Horsefly

It was about this time five years ago that me and three mates found ourselves pulling into Centraal Station in Amsterdam for what was, at the time, my first holiday in years. And an enjoyable one it was, too; plenty of Dutch and Belgian beer, glasses of jenever, canalside walks, afternoons in Vondel Park, street shows and unfeasible amounts of cheese. Amsterdam's a beautiful place: a fact you can very easily forget when you glimpse the crazier aspect of the city, as we did one evening.

I don't think there's any point in mincing words. We saw a flying horse.

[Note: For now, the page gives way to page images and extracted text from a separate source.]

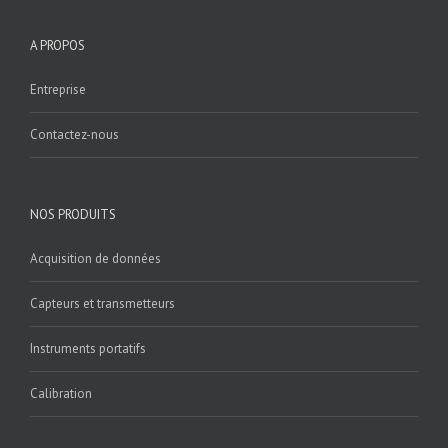
A PROPOS
Entreprise
Contactez-nous
NOS PRODUITS
Acquisition de données
Capteurs et transmetteurs
Instruments portatifs
Calibration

It's one of those breathtaking moments in which speech utterly fails you. There we were, walking down a street in the Jordaan, enjoying the June sunshine, when suddenly we realised that people all around us were standing still and pointing up into the sky. Up we looked, and there it was, cruising through the air at a low altitude, its shape unmistakably equine, moving with great purpose in the general direction of Rotterdam. Everywhere, people were glancing at one another nervously, questioningly, chuckling and shrugging their shoulders; there was no explanation for it. It was moving far too quickly to be a balloon or another inflatable; indeed, I think it must have had some sort of propulsion to achieve the speed with which it soared. But there was no visible propulsion system. It was a horse. A flying horse.

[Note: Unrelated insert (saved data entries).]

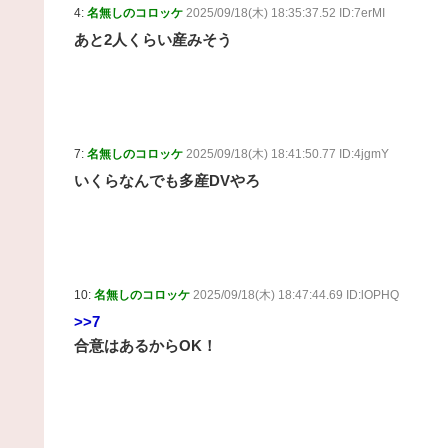
4:
名無しのコロッケ
2025/09/18(木) 18:35:37.52 ID:7erMI
あと2人くらい産みそう
7:
名無しのコロッケ
2025/09/18(木) 18:41:50.77 ID:4jgmY
いくらなんでも多産DVやろ
10:
名無しのコロッケ
2025/09/18(木) 18:47:44.69 ID:lOPHQ
>>7
合意はあるからOK！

Me and my three companions stared at one another in a moment of wonder. We had seen possibly the most magical thing we would ever lay eyes on. And then, as quickly as it had arrived, the moment evaporated. And we realised the horrible truth of the situation: no one we told would ever, ever believe that this happened.

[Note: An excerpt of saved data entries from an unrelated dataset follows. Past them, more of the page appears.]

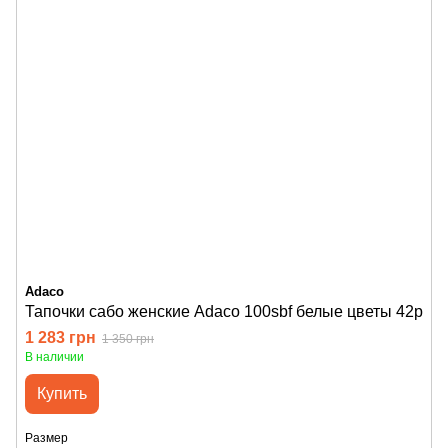
Adaco
Тапочки сабо женские Adaco 100sbf белые цветы 42р
1 283 грн
1 350 грн
В наличии
Купить
Размер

You see, if you're going to see a flying horse skimming the rooftops of any city in the world, and credibility as a witness is what you're after, you really couldn't pick a worse place than Amsterdam. Helsinki? Fine. Nairobi? Why ever not. But Amsterdam? Come off it. The first reaction you inevitably get when you tell the story back home is a concerto of rolled eyes from the listeners, and a few subtle mimes of sucking smoke from a spliff. Yes, folks, everyone stood on that street was obviously stoned, and experiencing a collective hallucination. There is just no room in the narrow, buttoned-down world of the average English person for a genuine, bona fide flying horse.

So for five years we've told the story to deaf ears. But I want it set on record for posterity that we experienced this magical moment, because that evening, I felt a sense of blind amazement at the world around me in a way I hadn't felt since I was child, and haven't felt again since.

And maybe on the day I die, that horse might come hurtling overhead once more, just to let me know that everything's alright, and that there are things in the universe that can't always be explained by Belgian beer, or glasses of jenever, or unfeasible cheese, or any of the other wonders of Amsterdam.